--- About this exercise ---
Your job is to return every line in the data holding the string "that".

--- Source information ---
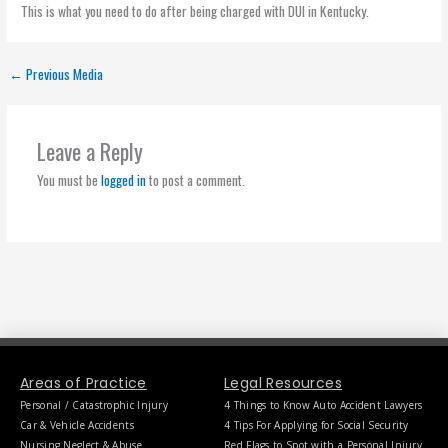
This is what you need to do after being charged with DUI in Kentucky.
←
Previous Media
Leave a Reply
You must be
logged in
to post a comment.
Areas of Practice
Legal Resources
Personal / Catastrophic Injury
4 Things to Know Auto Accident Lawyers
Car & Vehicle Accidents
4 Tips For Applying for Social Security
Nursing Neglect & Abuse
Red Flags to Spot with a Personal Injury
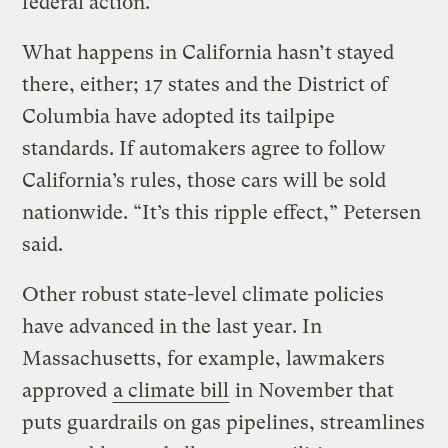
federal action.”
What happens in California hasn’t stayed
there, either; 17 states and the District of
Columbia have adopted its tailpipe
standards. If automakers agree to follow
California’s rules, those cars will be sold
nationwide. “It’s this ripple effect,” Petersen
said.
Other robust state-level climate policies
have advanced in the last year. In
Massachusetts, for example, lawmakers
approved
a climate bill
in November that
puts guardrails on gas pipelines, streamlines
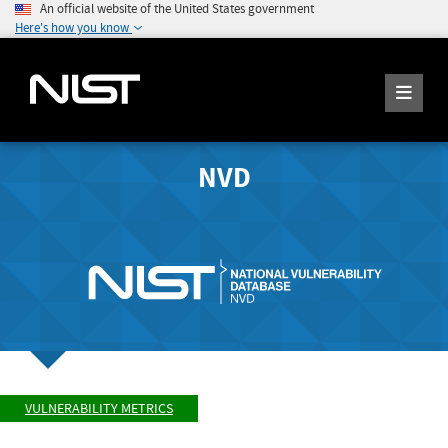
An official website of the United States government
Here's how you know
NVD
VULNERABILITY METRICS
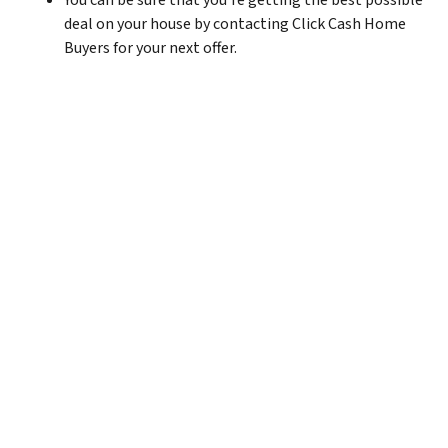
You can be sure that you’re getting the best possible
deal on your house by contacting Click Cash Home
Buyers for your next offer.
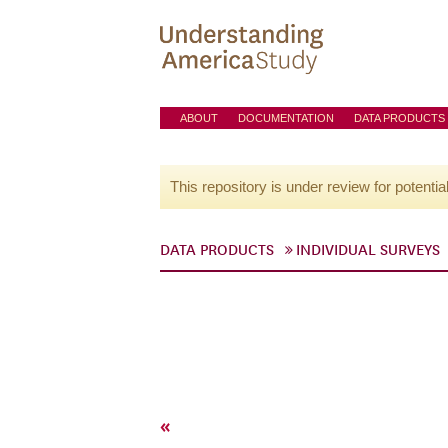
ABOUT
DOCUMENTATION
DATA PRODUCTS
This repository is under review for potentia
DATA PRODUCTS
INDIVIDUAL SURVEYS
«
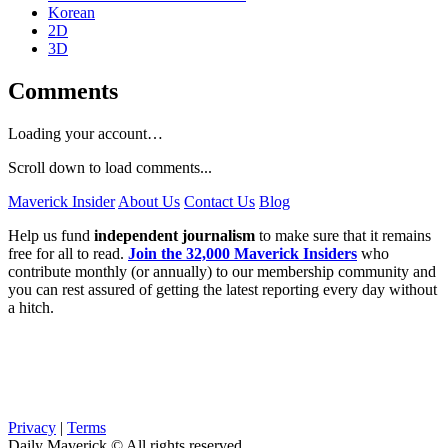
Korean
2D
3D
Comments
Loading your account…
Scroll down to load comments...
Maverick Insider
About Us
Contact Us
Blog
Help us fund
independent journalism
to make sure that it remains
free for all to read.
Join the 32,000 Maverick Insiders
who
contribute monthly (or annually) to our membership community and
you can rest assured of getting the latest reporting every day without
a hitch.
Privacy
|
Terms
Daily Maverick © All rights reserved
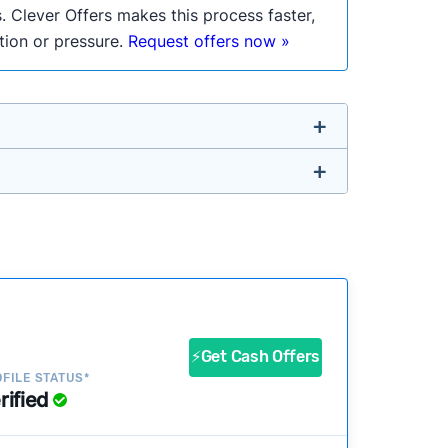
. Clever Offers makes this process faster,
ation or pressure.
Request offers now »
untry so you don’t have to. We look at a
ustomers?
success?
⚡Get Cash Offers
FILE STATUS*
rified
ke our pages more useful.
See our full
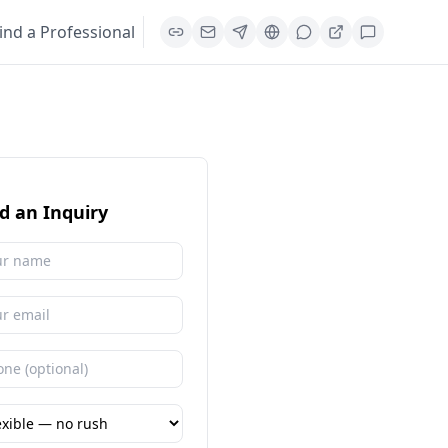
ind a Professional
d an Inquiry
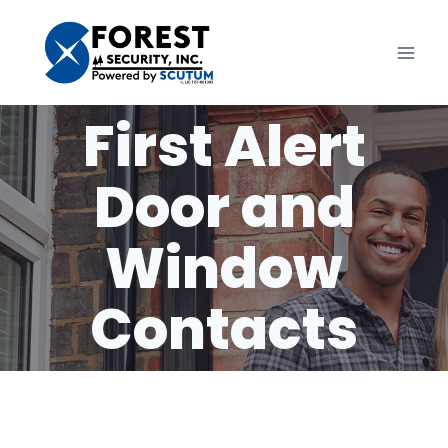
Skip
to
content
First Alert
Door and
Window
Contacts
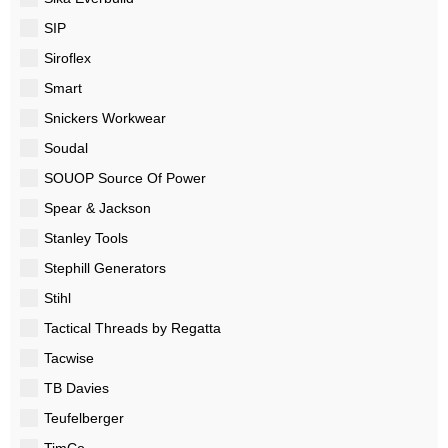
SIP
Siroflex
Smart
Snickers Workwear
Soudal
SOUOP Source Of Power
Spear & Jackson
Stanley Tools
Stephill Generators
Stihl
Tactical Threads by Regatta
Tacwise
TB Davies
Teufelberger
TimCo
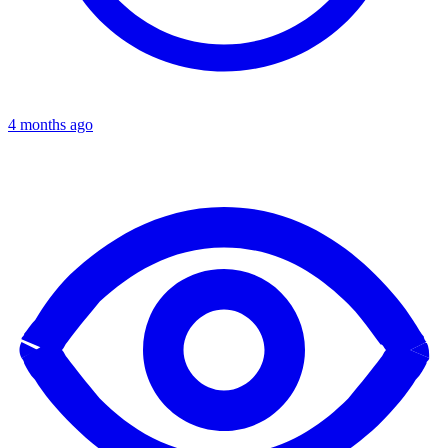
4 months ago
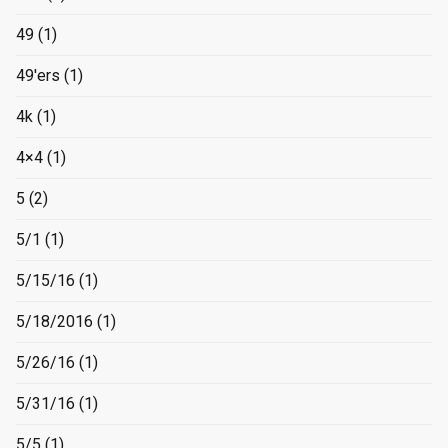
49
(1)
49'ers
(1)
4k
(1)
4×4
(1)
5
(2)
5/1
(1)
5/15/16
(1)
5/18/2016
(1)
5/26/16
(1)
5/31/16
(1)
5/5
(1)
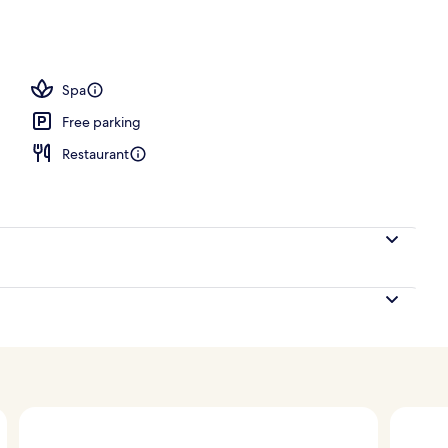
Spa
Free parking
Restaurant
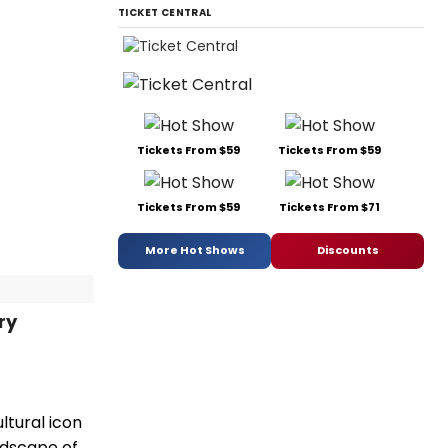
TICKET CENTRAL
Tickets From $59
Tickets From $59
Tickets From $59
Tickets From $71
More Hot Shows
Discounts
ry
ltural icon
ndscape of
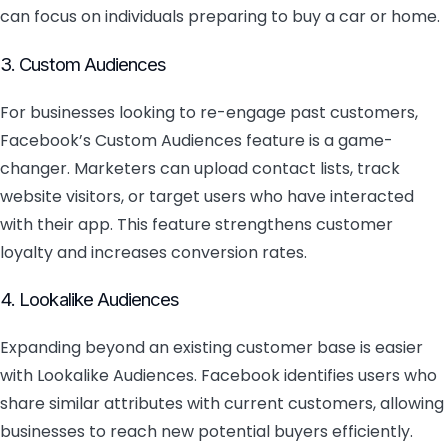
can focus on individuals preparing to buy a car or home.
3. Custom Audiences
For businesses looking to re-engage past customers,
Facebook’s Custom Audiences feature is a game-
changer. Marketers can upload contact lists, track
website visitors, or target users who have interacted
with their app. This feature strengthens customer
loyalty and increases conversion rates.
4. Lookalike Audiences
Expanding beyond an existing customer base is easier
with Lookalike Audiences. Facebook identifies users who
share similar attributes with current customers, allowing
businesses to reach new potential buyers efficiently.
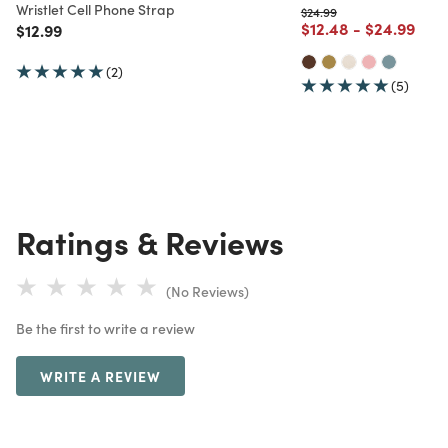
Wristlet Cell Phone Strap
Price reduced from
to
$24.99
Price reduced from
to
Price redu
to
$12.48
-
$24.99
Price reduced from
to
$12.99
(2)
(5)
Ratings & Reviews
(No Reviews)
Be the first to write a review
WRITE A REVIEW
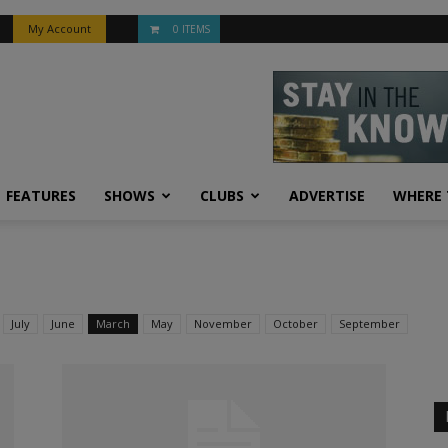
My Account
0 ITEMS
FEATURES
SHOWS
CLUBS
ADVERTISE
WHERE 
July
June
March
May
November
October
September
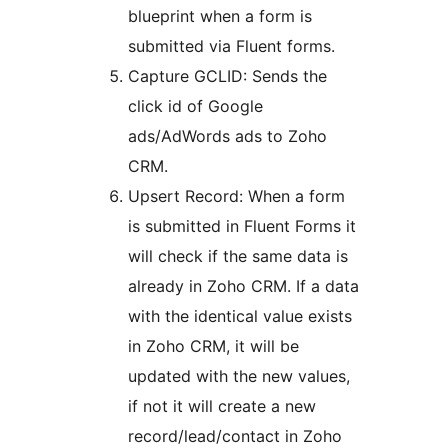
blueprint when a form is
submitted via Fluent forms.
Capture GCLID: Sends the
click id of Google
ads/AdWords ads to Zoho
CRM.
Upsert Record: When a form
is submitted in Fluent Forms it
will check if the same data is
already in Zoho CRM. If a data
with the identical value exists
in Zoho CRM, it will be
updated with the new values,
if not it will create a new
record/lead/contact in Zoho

--- Written reply ---
in November that
You can be sure that you’re getting the best possible
to make sure that it remains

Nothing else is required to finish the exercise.